Comments on specific servers and log formats
AppleShare IP
AppleShare IP, version 5.0 and higher, writes a log file in WebSTAR format. The log file is stored in System Folder, Preferences, AppleshareIP Preferences, HTTP Logs, HTTP Log. The log format is not configurable and AppleShare does not log referrer or agent information so reports that depend on those fields will be blank.
Apache
Apache has a highly configurable log format which, unfortunately, is not self documenting. That means that Summary can not automatically determine the format of an Apache log file unless it is in one of the standard formats. The two most common formats used with Apache are NCSA Common and NCSA Combined. I highly recommend that you configure Apache to produce NCSA Combined format logs. The Apache configuration command for this format is:
LogFormat "%h %l %u %t \"%r\" %s %b \"%{Referer}i\" \"%{User-agent}i\""

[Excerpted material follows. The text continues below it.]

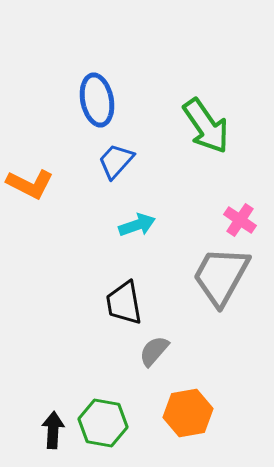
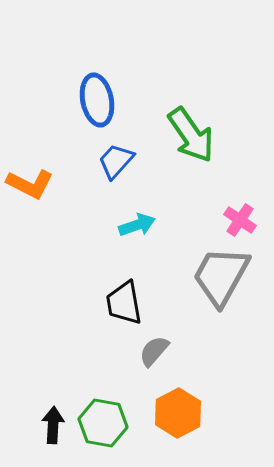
green arrow: moved 15 px left, 9 px down
orange hexagon: moved 10 px left; rotated 18 degrees counterclockwise
black arrow: moved 5 px up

When running multiple virtual servers with a single copy of Apache it is common practice to log each virtual server into it's own log file. This is important because NCSA Combined format logs don't contain the virtual server name. It is impossible to determine which log entry goes with which virtual server when using a single log file in NCSA Combined format with entries from multipule virtual servers.
FileMaker Pro
Summary can read FileMaker Pro web logs if they are in brief format. You will need to specify a "User log format definition" (entered on the Miscellaneous configuration page) of:
DATE-MDY TIME-12 HOST URI
Log-FM
Log-FM is not officially supported but you might want to try the following "User log format definition" (entered on the Miscellaneous configuration page):
DATE-MDY TIME-24 SKIP HOST URI BYTES SKIP AGENT METHOD SKIP SKIP REFERER TRAN-TIME-TICKS SKIP SKIP STATUS SERVER EOL
Microsoft IIS
IIS Version 3.x supports Common Log Format and Microsoft Extended Format. Neither one provides referrer or agent information. Summary supports FlashLog Format, using a server plugin from Maximized Software (http://www.maximized.com/products/flashstats/flashlog.htm) which adds the referrer and agent information to the end of the line. Summary also supports the WebTrends modified format (www.webtrends.com) if cookie logging is enabled.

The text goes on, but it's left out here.